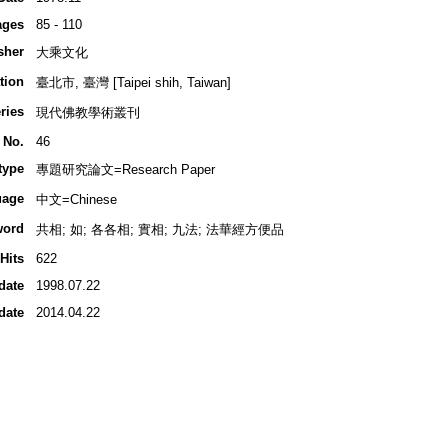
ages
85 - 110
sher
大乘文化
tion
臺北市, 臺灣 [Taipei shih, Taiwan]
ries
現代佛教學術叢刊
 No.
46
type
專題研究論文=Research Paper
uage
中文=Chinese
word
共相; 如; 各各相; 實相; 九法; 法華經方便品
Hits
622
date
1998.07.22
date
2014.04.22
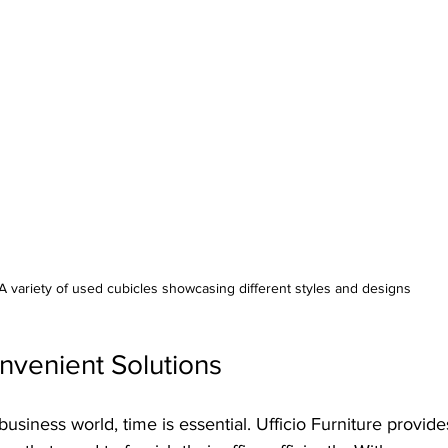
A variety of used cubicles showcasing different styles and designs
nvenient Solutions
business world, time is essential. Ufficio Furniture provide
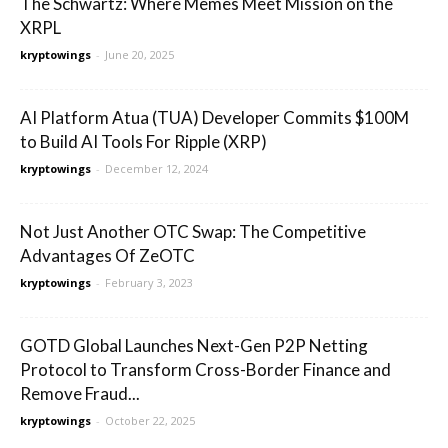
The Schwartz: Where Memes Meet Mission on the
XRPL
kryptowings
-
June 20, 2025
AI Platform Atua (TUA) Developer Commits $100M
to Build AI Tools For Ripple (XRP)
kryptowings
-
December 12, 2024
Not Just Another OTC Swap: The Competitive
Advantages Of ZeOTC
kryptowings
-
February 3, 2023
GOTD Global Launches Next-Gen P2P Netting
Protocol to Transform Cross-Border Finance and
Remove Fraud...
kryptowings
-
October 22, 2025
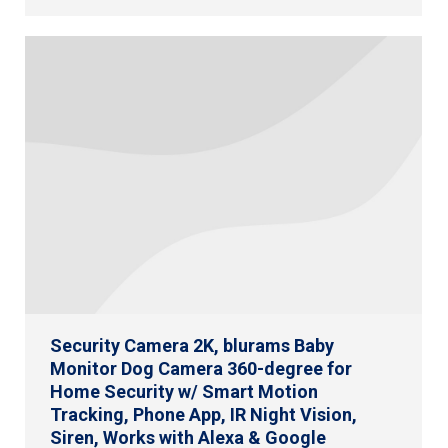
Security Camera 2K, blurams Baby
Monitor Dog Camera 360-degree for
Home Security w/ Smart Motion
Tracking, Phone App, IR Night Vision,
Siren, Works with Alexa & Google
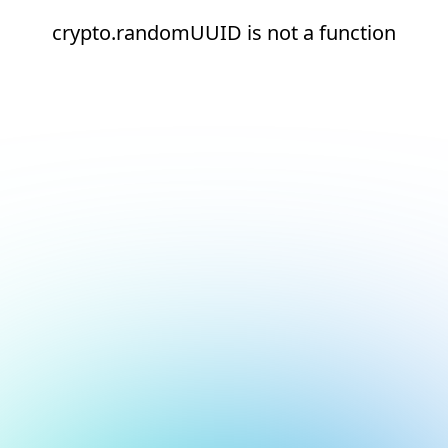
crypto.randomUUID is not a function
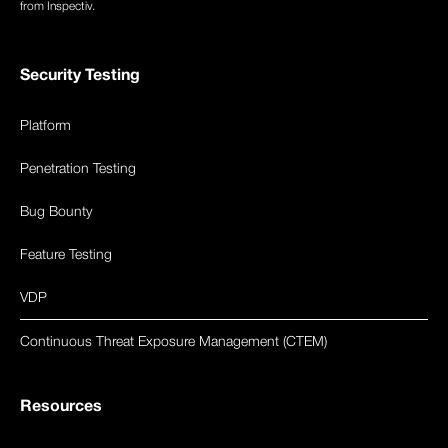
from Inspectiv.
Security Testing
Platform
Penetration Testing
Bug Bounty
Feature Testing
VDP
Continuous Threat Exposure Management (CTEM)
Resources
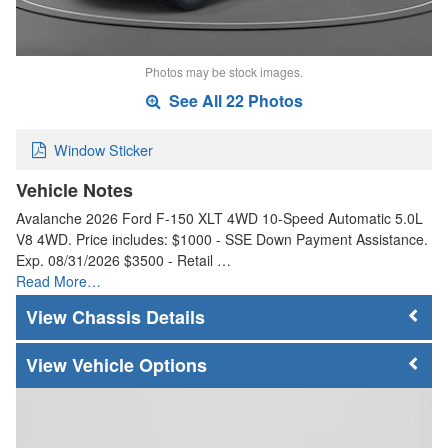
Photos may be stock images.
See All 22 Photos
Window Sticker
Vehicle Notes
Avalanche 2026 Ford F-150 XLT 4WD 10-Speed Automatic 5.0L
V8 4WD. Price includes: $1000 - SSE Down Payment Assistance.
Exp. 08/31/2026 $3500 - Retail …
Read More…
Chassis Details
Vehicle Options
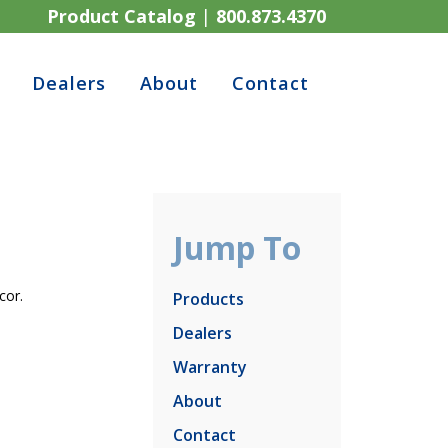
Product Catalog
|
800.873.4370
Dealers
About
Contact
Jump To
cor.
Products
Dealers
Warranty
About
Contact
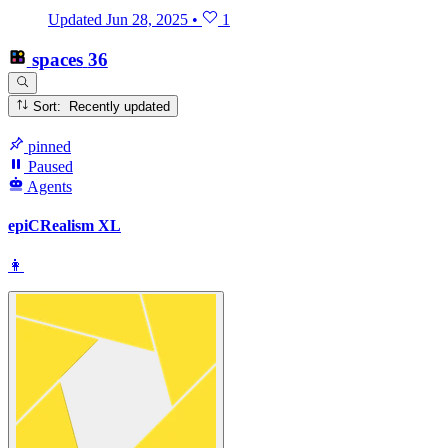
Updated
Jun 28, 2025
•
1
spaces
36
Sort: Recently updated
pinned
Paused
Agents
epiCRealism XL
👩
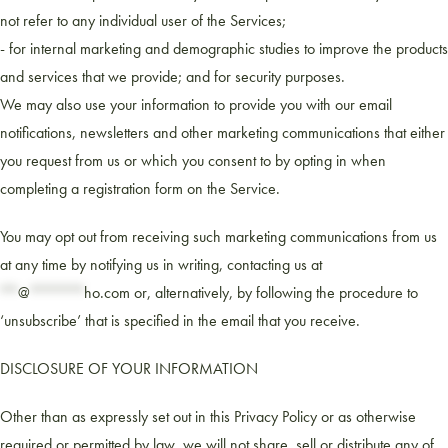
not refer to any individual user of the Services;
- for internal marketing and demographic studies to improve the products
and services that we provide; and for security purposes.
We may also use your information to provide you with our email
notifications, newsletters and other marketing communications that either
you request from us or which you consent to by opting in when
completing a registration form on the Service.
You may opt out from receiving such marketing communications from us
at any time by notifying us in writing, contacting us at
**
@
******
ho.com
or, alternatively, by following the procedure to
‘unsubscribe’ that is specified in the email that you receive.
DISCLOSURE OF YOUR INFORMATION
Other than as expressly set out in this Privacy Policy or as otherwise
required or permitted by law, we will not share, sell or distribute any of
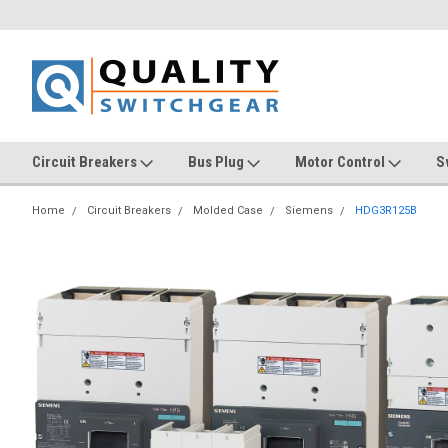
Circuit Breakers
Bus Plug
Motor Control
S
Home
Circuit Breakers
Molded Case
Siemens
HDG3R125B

__Your goal__: The required answer is the lines from the one that contains "notifications, newsletters and" through the last line of the records, restated word for word, with every picture dropped.

__Response to the exercise__:
notifications, newsletters and other marketing communications that either
you request from us or which you consent to by opting in when
completing a registration form on the Service.
You may opt out from receiving such marketing communications from us
at any time by notifying us in writing, contacting us at
**
@
******
ho.com
or, alternatively, by following the procedure to
‘unsubscribe’ that is specified in the email that you receive.
DISCLOSURE OF YOUR INFORMATION
Other than as expressly set out in this Privacy Policy or as otherwise
required or permitted by law, we will not share, sell or distribute any of
Circuit Breakers
Bus Plug
Motor Control
S
Home
Circuit Breakers
Molded Case
Siemens
HDG3R125B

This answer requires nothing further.